Work required
Your task is to return the data below, word for word.

Extracted page text data:

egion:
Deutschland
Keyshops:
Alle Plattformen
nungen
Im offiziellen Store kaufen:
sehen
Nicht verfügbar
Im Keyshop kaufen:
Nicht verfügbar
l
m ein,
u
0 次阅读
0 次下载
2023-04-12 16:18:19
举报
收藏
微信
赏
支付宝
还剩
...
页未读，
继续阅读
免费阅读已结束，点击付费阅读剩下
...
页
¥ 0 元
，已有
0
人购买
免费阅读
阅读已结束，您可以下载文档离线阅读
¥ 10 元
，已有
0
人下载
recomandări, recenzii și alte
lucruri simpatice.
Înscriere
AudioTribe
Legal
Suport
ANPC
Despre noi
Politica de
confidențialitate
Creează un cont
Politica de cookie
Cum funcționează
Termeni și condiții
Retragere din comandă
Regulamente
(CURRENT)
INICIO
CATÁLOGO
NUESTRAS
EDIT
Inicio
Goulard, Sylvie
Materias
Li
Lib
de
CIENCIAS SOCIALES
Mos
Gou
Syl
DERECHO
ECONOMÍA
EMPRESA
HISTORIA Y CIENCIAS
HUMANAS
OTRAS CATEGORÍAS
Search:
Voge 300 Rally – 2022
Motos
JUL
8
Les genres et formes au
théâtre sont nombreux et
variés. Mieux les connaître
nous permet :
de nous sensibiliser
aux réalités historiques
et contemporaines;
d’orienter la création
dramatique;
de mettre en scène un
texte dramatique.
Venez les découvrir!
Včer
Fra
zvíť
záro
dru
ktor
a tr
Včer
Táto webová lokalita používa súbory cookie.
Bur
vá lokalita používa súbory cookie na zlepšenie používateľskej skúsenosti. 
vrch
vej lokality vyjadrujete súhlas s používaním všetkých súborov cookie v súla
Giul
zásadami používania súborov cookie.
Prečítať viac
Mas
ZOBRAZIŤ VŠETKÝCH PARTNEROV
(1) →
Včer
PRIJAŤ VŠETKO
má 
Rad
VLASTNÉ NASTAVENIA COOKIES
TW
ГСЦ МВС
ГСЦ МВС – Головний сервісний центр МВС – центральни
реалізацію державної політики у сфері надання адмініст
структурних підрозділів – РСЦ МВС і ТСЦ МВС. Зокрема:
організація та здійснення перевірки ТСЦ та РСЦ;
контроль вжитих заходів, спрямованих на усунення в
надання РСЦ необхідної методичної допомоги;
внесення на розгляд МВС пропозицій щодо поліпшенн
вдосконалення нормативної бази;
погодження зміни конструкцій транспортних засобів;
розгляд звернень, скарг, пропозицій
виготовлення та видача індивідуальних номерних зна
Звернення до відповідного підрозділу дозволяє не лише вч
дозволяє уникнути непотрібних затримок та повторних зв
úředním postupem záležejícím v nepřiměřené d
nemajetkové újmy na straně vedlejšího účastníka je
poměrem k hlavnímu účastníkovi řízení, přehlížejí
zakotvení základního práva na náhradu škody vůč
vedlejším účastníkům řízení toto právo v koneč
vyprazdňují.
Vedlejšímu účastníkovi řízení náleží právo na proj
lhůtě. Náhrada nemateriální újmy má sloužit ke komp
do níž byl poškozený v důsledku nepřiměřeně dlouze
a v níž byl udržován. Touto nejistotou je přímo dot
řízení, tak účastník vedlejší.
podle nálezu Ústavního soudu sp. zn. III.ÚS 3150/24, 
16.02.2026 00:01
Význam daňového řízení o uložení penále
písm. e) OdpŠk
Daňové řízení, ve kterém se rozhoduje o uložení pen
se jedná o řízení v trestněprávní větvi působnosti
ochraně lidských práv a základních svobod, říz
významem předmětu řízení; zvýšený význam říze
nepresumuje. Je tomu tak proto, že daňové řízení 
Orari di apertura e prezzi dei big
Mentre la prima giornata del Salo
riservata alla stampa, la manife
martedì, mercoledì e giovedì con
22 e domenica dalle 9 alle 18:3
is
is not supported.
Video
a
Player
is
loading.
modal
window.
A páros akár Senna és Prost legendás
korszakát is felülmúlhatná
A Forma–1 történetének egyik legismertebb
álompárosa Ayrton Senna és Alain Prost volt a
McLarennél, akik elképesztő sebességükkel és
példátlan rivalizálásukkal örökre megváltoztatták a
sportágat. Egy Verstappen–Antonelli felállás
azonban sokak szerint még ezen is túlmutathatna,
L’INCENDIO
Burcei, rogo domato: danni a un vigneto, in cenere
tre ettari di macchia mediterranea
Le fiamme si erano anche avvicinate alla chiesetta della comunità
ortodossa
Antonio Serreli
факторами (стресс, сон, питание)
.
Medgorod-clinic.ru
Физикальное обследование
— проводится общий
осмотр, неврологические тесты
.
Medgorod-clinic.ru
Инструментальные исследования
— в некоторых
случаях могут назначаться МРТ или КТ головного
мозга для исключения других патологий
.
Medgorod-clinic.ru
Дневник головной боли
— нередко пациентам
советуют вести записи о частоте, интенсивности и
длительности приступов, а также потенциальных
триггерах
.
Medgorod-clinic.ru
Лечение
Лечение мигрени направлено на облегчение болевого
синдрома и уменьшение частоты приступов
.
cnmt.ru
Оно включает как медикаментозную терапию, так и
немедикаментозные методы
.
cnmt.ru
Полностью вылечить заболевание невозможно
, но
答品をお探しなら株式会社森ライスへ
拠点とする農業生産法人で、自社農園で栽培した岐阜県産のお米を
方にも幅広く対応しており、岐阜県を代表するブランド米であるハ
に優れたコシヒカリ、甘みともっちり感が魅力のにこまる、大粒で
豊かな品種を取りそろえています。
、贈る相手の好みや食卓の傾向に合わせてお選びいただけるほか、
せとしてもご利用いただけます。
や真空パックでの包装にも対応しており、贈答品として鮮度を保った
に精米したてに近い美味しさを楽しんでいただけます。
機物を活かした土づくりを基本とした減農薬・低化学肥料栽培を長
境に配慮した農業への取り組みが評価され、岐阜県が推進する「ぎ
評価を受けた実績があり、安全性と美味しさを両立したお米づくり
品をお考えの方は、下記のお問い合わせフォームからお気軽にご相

The answer
egion:
Deutschland
Keyshops:
Alle Plattformen
nungen
Im offiziellen Store kaufen:
sehen
Nicht verfügbar
Im Keyshop kaufen:
Nicht verfügbar
l
m ein,
u
0 次阅读
0 次下载
2023-04-12 16:18:19
举报
收藏
微信
赏
支付宝
还剩
...
页未读，
继续阅读
免费阅读已结束，点击付费阅读剩下
...
页
¥ 0 元
，已有
0
人购买
免费阅读
阅读已结束，您可以下载文档离线阅读
¥ 10 元
，已有
0
人下载
recomandări, recenzii și alte
lucruri simpatice.
Înscriere
AudioTribe
Legal
Suport
ANPC
Despre noi
Politica de
confidențialitate
Creează un cont
Politica de cookie
Cum funcționează
Termeni și condiții
Retragere din comandă
Regulamente
(CURRENT)
INICIO
CATÁLOGO
NUESTRAS
EDIT
Inicio
Goulard, Sylvie
Materias
Li
Lib
de
CIENCIAS SOCIALES
Mos
Gou
Syl
DERECHO
ECONOMÍA
EMPRESA
HISTORIA Y CIENCIAS
HUMANAS
OTRAS CATEGORÍAS
Search:
Voge 300 Rally – 2022
Motos
JUL
8
Les genres et formes au
théâtre sont nombreux et
variés. Mieux les connaître
nous permet :
de nous sensibiliser
aux réalités historiques
et contemporaines;
d’orienter la création
dramatique;
de mettre en scène un
texte dramatique.
Venez les découvrir!
Včer
Fra
zvíť
záro
dru
ktor
a tr
Včer
Táto webová lokalita používa súbory cookie.
Bur
vá lokalita používa súbory cookie na zlepšenie používateľskej skúsenosti. 
vrch
vej lokality vyjadrujete súhlas s používaním všetkých súborov cookie v súla
Giul
zásadami používania súborov cookie.
Prečítať viac
Mas
ZOBRAZIŤ VŠETKÝCH PARTNEROV
(1) →
Včer
PRIJAŤ VŠETKO
má 
Rad
VLASTNÉ NASTAVENIA COOKIES
TW
ГСЦ МВС
ГСЦ МВС – Головний сервісний центр МВС – центральни
реалізацію державної політики у сфері надання адмініст
структурних підрозділів – РСЦ МВС і ТСЦ МВС. Зокрема:
організація та здійснення перевірки ТСЦ та РСЦ;
контроль вжитих заходів, спрямованих на усунення в
надання РСЦ необхідної методичної допомоги;
внесення на розгляд МВС пропозицій щодо поліпшенн
вдосконалення нормативної бази;
погодження зміни конструкцій транспортних засобів;
розгляд звернень, скарг, пропозицій
виготовлення та видача індивідуальних номерних зна
Звернення до відповідного підрозділу дозволяє не лише вч
дозволяє уникнути непотрібних затримок та повторних зв
úředním postupem záležejícím v nepřiměřené d
nemajetkové újmy na straně vedlejšího účastníka je
poměrem k hlavnímu účastníkovi řízení, přehlížejí
zakotvení základního práva na náhradu škody vůč
vedlejším účastníkům řízení toto právo v koneč
vyprazdňují.
Vedlejšímu účastníkovi řízení náleží právo na proj
lhůtě. Náhrada nemateriální újmy má sloužit ke komp
do níž byl poškozený v důsledku nepřiměřeně dlouze
a v níž byl udržován. Touto nejistotou je přímo dot
řízení, tak účastník vedlejší.
podle nálezu Ústavního soudu sp. zn. III.ÚS 3150/24, 
16.02.2026 00:01
Význam daňového řízení o uložení penále
písm. e) OdpŠk
Daňové řízení, ve kterém se rozhoduje o uložení pen
se jedná o řízení v trestněprávní větvi působnosti
ochraně lidských práv a základních svobod, říz
významem předmětu řízení; zvýšený význam říze
nepresumuje. Je tomu tak proto, že daňové řízení 
Orari di apertura e prezzi dei big
Mentre la prima giornata del Salo
riservata alla stampa, la manife
martedì, mercoledì e giovedì con
22 e domenica dalle 9 alle 18:3
is
is not supported.
Video
a
Player
is
loading.
modal
window.
A páros akár Senna és Prost legendás
korszakát is felülmúlhatná
A Forma–1 történetének egyik legismertebb
álompárosa Ayrton Senna és Alain Prost volt a
McLarennél, akik elképesztő sebességükkel és
példátlan rivalizálásukkal örökre megváltoztatták a
sportágat. Egy Verstappen–Antonelli felállás
azonban sokak szerint még ezen is túlmutathatna,
L’INCENDIO
Burcei, rogo domato: danni a un vigneto, in cenere
tre ettari di macchia mediterranea
Le fiamme si erano anche avvicinate alla chiesetta della comunità
ortodossa
Antonio Serreli
факторами (стресс, сон, питание)
.
Medgorod-clinic.ru
Физикальное обследование
— проводится общий
осмотр, неврологические тесты
.
Medgorod-clinic.ru
Инструментальные исследования
— в некоторых
случаях могут назначаться МРТ или КТ головного
мозга для исключения других патологий
.
Medgorod-clinic.ru
Дневник головной боли
— нередко пациентам
советуют вести записи о частоте, интенсивности и
длительности приступов, а также потенциальных
триггерах
.
Medgorod-clinic.ru
Лечение
Лечение мигрени направлено на облегчение болевого
синдрома и уменьшение частоты приступов
.
cnmt.ru
Оно включает как медикаментозную терапию, так и
немедикаментозные методы
.
cnmt.ru
Полностью вылечить заболевание невозможно
, но
答品をお探しなら株式会社森ライスへ
拠点とする農業生産法人で、自社農園で栽培した岐阜県産のお米を
方にも幅広く対応しており、岐阜県を代表するブランド米であるハ
に優れたコシヒカリ、甘みともっちり感が魅力のにこまる、大粒で
豊かな品種を取りそろえています。
、贈る相手の好みや食卓の傾向に合わせてお選びいただけるほか、
せとしてもご利用いただけます。
や真空パックでの包装にも対応しており、贈答品として鮮度を保った
に精米したてに近い美味しさを楽しんでいただけます。
機物を活かした土づくりを基本とした減農薬・低化学肥料栽培を長
境に配慮した農業への取り組みが評価され、岐阜県が推進する「ぎ
評価を受けた実績があり、安全性と美味しさを両立したお米づくり
品をお考えの方は、下記のお問い合わせフォームからお気軽にご相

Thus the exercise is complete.